■ Data extracted from a collection:
==============================
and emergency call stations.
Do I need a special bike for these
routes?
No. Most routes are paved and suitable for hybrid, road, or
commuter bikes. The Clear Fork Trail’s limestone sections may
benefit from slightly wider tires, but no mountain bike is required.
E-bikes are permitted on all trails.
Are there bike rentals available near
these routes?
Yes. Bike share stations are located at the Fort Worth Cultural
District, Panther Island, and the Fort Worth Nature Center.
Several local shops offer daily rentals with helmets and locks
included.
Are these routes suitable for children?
==============================
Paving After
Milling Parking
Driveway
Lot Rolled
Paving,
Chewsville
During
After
==============================
■ Activity:
Determine how many lines in the records include the word "Fort", and reply with that number alone.

■ Answer section:
2